Adam Yates changes plans and heads to Vuelta a Espana

Mitchelton-Scott rider to support brother Simon's GC bid after disappointing Tour de France

After a disappointing Tour de France, Adam Yates will seek redemption in Spain as he changes his plans to join his twin brother Simon at the Vuelta a España later this month.

While Simon had always been scheduled to ride the Giro d'Italia and Vuelta a España this year, Adam was the designated leader for the Tour de France, with both set to play leading roles in the British team for the hilly World Championships road race in Austria in September.

Adam Yates' hopes of bettering his fourth-place finish from the 2016 Tour went out of the window, however, as he fell out of contention on the second day in the Alps. He bounced back to hunt stages in the Pyrenees and was on course to win stage 16, only to crash on the descent of the Col de Portillon.

On Monday, the Mitchelton-Scott team announced the 26-year-old, who hasn't raced since the Tour, would be sent to the Vuelta, insisting a "long-term focus" lay behind the decision. 

"We discussed post Tour de France the idea to race Adam as well. Obviously the Tour de France wasn’t what we’d hoped for Adam, but what it did highlight is that there are some things to work on, with him but also for the whole team in general," said sport director Julian Dean.

"The idea is to continue the development of Adam and Simon by taking them both to the Vuelta, giving them another Grand Tour experience and trying to target the areas that we haven't got right, including getting some consistency across the three weeks."

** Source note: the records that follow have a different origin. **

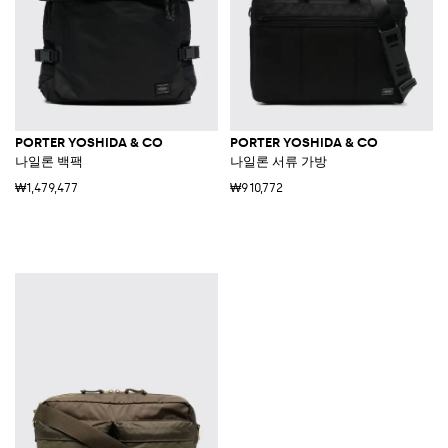
PORTER YOSHIDA & CO
PORTER YOSHIDA & CO
나일론 백팩
나일론 서류 가방
₩1,479,477
₩910,772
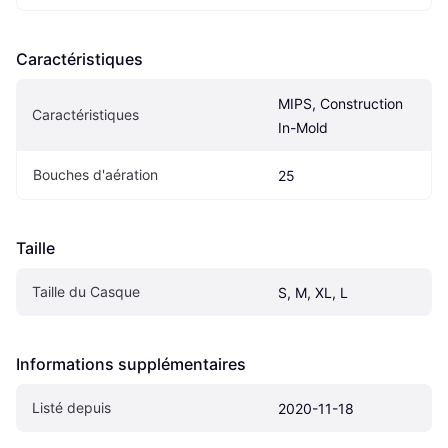
Caractéristiques
MIPS, Construction 
Caractéristiques
In-Mold
Bouches d'aération
25
Taille
Taille du Casque
S, M, XL, L
Informations supplémentaires
Listé depuis
2020-11-18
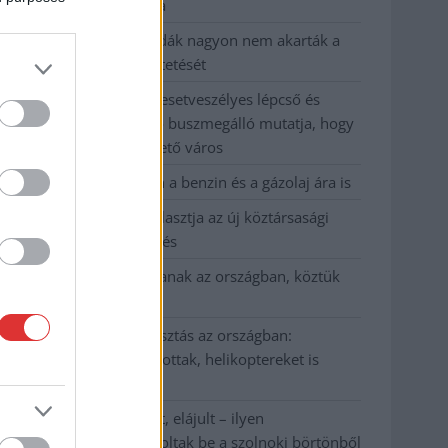
kevesebbet vittek haza
A Szolnok megyei gazdák nagyon nem akarták a
JÉGER további üzemeltetését
Csendélet 5.0: alig balesetveszélyes lépcső és
remek állapotban levő buszmegálló mutatja, hogy
Szolnok mennyire élhető város
Pénteken újra csökken a benzin és a gázolaj ára is
Napokon belül megválasztja az új köztársasági
elnököt az Országgyűlés
Kiterjedt tüzek pusztítanak az országban, köztük
Karcagon
Harmadfokú hőségriasztás az országban:
Szolnokon klímát javítottak, helikoptereket is
bevetettek a tüzeknél
A zárkában rosszul lett, elájult – ilyen
körülményekről számoltak be a szolnoki börtönből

Simon Yates, who dominated the opening two weeks of the Giro before coming unstuck two days from the end, will once again lead the team's bid for the overall title at the Vuelta, and proved his form with second overall at the recent Tour de Pologne. The less fresh Adam Yates, meanwhile, will play a support role for his brother, while the team's third GC rider, Esteban Chaves, is absent through illness. The overarching aim, though, according to Dean, is to continue the general progress of the Yates twins, who recently turned 26. 

"Simon will be our designated leader and Adam will be going purely in a support role of Simon in the big picture," said Dean. 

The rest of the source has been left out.